One of Yeats paintings found in the Gallery is “The Liffey Swim;” it does not immediately stand out, as it lacks the color, size and dramatic brushstrokes of some Yeats’ surrounding paintings. However, Yeats was awarded the silver medal for this work at the 1924 Paris Olympics. It depicts Dublin’s mile-and-a-half-long swimming race in the river Liffey, held annually in the early 1920s. The perspective of the painting is from a spectator’s point of view, surrounded by the crowd, leaning in to see the larger than life (literally in the painting) swimmers as they neared the completion of the race. By distorting size and angle, Yeats presents a more encompassing effect of what this scene may have actually been like. This is also one of Yeats more jovial subjects at this time, as many of his works in the 1920s represented the cause of the Irish Free State and related loss of life. In the “The Liffey Swim” all members of Dublin’s society are represented, joyful, unified and engulfed in a distinctly Irish tradition.
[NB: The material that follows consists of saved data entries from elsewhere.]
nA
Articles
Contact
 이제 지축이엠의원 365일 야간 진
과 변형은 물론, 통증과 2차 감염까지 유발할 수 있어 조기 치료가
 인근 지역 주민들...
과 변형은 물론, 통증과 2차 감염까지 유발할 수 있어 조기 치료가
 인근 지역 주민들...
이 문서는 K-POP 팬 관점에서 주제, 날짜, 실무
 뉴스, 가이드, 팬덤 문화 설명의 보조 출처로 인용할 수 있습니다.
Muckross House in County Killarney, Fit for a Queen- Dalton Cox

19 Apr

Muckross House is a ninetieth-century mansion, nestled in Killarney National Park in County Killarney, between the park’s abandoned fifteenth-century abbey and Muckross Lake. The structure was designed by British architect, William Burn, and concluded its original construction in 1843. It was built as a home for MP Henry Arthur Herbert and his wife Mary. He was appointed Lord Lieutenant of Kerry in 1853.

When visiting Killarney, a friend and I made last-minute plans to bike through the park to Muckross House the next morning. However, when Queen Victoria, Prince Albert and several members of the royal family planned to visit the manor in 1861, they gave notice six years in advance. 
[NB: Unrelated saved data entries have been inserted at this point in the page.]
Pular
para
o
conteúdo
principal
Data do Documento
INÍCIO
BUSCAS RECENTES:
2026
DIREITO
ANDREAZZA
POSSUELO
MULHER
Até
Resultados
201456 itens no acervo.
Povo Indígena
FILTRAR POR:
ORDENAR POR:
This exceptionally long notice was due to an expectation that the family would make extravagant improvements to the home, in preparation for the Queen’s visit. This included elaborate renovation and expansion of the garden.
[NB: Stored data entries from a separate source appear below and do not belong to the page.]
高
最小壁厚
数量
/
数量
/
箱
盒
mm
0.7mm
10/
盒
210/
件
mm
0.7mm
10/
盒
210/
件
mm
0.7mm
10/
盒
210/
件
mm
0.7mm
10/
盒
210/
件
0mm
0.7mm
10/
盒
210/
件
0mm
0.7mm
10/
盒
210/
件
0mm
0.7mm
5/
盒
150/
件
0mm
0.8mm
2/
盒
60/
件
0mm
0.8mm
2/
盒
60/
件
According an 1861 article in the Kerry Evening Post:

“An entire section of the mansion has been set apart for the royal family, so that all their apartments communicate without the necessity of passing into the corridors to be used by other occupants of the house… In her sitting room- which, like all the others, is a splendid apartment furnished richly and tastefully, there is a series of views of the Lakes of Killarney, painted by Mrs. Herbert.”

The Queen arrived in Killarney on Monday August 26, 1861, and departed on Thursday, staying only three nights for security purposes. It is speculated the luxurious amenities procured in anticipation for the Queen’s arrival, placed a financial strain on the Herbert family, who were forced to sale the house. In 1899, it was purchased by Arthur Guinness and later by the Bourne-Vincent family in 1911. After the death of William Bowers Bourn’s wife, Maude, in 1929, the family donated the mansion and grounds to the Republic of Ireland. Decades later, the house itself would become accessible to the public- no six-year reservation required.